Did I tell you I was a beet prodigy?
Well, apparently it’s true. Either that or just about any dunderhead can grow beets which is probably more true.
A while ago I showed you the start of my garden, and it was promising. I did very well at starting seeds and had an exciting variety underway. But the next step? Transplanting; that’s where I hit my snag. I diligently made all my own little pots from recycled newspaper, transplanted my seedlings and proceeded to watch about half of them wither and die.
All those amazing peppers? Gone. The eggplant? Nope. Tomatoes? Out of 50 plants, only 12 are still alive and thriving. Cucumbers? Dead. Celeriac? Entire flat, kaput. Corn? Deer ate it.

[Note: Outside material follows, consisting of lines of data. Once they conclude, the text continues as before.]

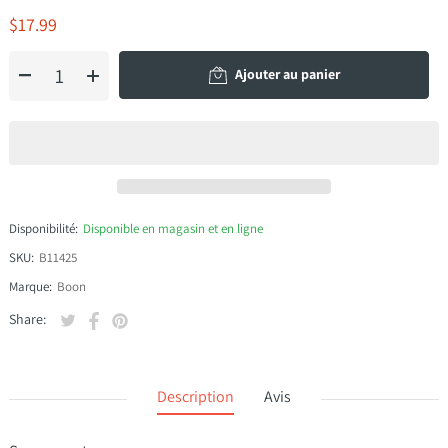
$17.99
Ajouter au panier
Disponibilité:
Disponible en magasin et en ligne
SKU:
B11425
Marque:
Boon
Tweeter sur Twitter
S'ouvre dans une nouvelle fenêtre.
Partager sur Facebook
S'ouvre dans une nouvelle fenêtre.
Épingler sur Pinterest
S'ouvre dans une nouvelle fenêtre.
Share:
Description
Avis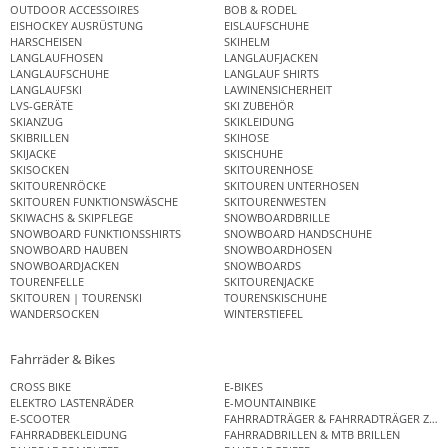
OUTDOOR ACCESSOIRES
BOB & RODEL
EISHOCKEY AUSRÜSTUNG
EISLAUFSCHUHE
HARSCHEISEN
SKIHELM
LANGLAUFHOSEN
LANGLAUFJACKEN
LANGLAUFSCHUHE
LANGLAUF SHIRTS
LANGLAUFSKI
LAWINENSICHERHEIT
LVS-GERÄTE
SKI ZUBEHÖR
SKIANZUG
SKIKLEIDUNG
SKIBRILLEN
SKIHOSE
SKIJACKE
SKISCHUHE
SKISOCKEN
SKITOURENHOSE
SKITOURENRÖCKE
SKITOUREN UNTERHOSEN
SKITOUREN FUNKTIONSWÄSCHE
SKITOURENWESTEN
SKIWACHS & SKIPFLEGE
SNOWBOARDBRILLE
SNOWBOARD FUNKTIONSSHIRTS
SNOWBOARD HANDSCHUHE
SNOWBOARD HAUBEN
SNOWBOARDHOSEN
SNOWBOARDJACKEN
SNOWBOARDS
TOURENFELLE
SKITOURENJACKE
SKITOUREN | TOURENSKI
TOURENSKISCHUHE
WANDERSOCKEN
WINTERSTIEFEL
Fahrräder & Bikes
CROSS BIKE
E-BIKES
ELEKTRO LASTENRÄDER
E-MOUNTAINBIKE
E-SCOOTER
FAHRRADTRÄGER & FAHRRADTRÄGER ZUB
FAHRRADBEKLEIDUNG
FAHRRADBRILLEN & MTB BRILLEN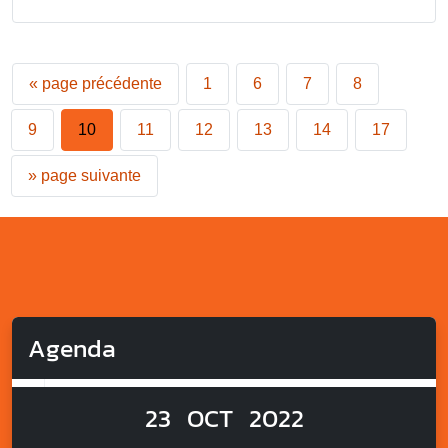
«
page précédente
1
6
7
8
9
10
11
12
13
14
17
»
page suivante
Agenda
23
OCT
2022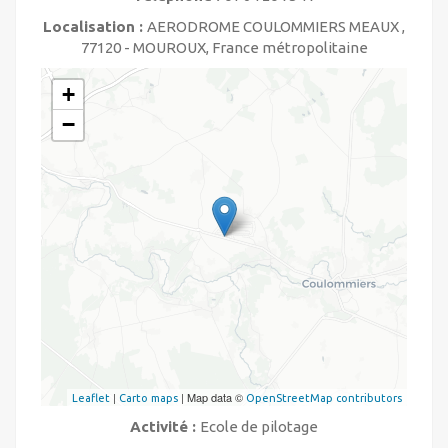
Localisation :
AERODROME COULOMMIERS MEAUX ,
77120 - MOUROUX, France métropolitaine
+
−
|
| Map data ©
Leaflet
Carto maps
OpenStreetMap contributors
Activité :
Ecole de pilotage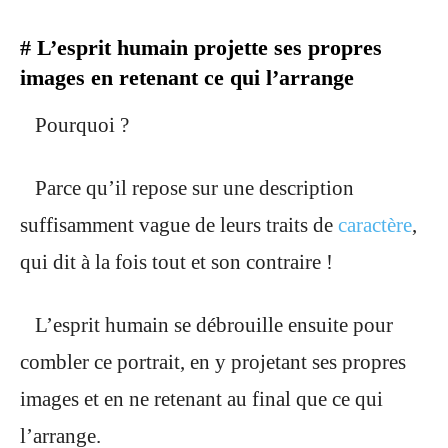
# L’esprit humain projette ses propres
images en retenant ce qui l’arrange
Pourquoi ?
Parce qu’il repose sur une description
suffisamment vague de leurs traits de
caractère
,
qui dit à la fois tout et son contraire !
L’esprit humain se débrouille ensuite pour
combler ce portrait, en y projetant ses propres
images et en ne retenant au final que ce qui
l’arrange.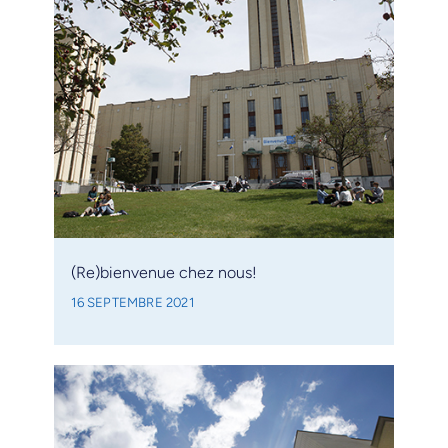
(Re)bienvenue chez nous!
16 SEPTEMBRE 2021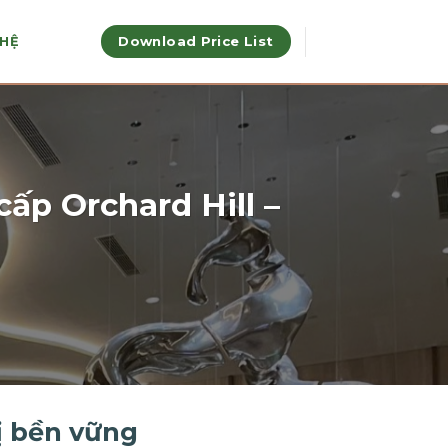
Download Price List
 HỆ
cấp Orchard Hill –
rị bền vững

My true talent seems to be for purslane, or pigweed as it’s called around here. The weed that sends farmers running for Roundup? Thank goodness it’s actually one of the most nutritious plants in any garden…threw me a bone on that one…
But, I’ve rebounded. My zucchini harvest is wearing me out, my tomatoes are promising, as are the cantaloupes and brussels sprouts. The pumpkins are going crazy and the fodder beets are plodding along. I’ve added rows of late beans, pickling cucumbers, swiss chard and turnips as well as some cilantro, fennel and basil.
But the one crop I don’t ever seem to screw up? Beets. I’m a latecomer to beet love. I had never had a fresh-from-the-garden beet or one without vinegar, sugar or a Harvard education. All of which I really hate. To me, the taste of a canned beet is exactly what it tastes like when I’m swimming and snort water up my nose. Decidedly unpleasant.
So, my first real still-warm-from-the-garden beets were a real delight for me. I truly had no idea how deliciously enjoyable a beet could be. And, the revelation that beets could be simply roasted, slipped of their skins and served with nothing but good butter and salt, well that’s changed everything. Consider me a raving fan.
This year, I am very excited that my seeds are all heirlooms, organic and not one cent of my money went to Monsanto. I decided to branch out and try two kinds of beets: Boro, a traditional red variety, and Touchstone Gold, a golden beet. The Boros are mildly flavored and delicious, and the Touchstone Golds are the most beautiful, luminous color I can imagine. Even caked with dirt they shimmer and glow – truly breathtaking.
Having no human babies of my own, I can’t help but chuckle over new parents’ universal compulsion to share baby photos. And now as a new-ish gardener, the urge to share veggie photos is nearly as powerful. Funny… but the wonder of both just never gets old.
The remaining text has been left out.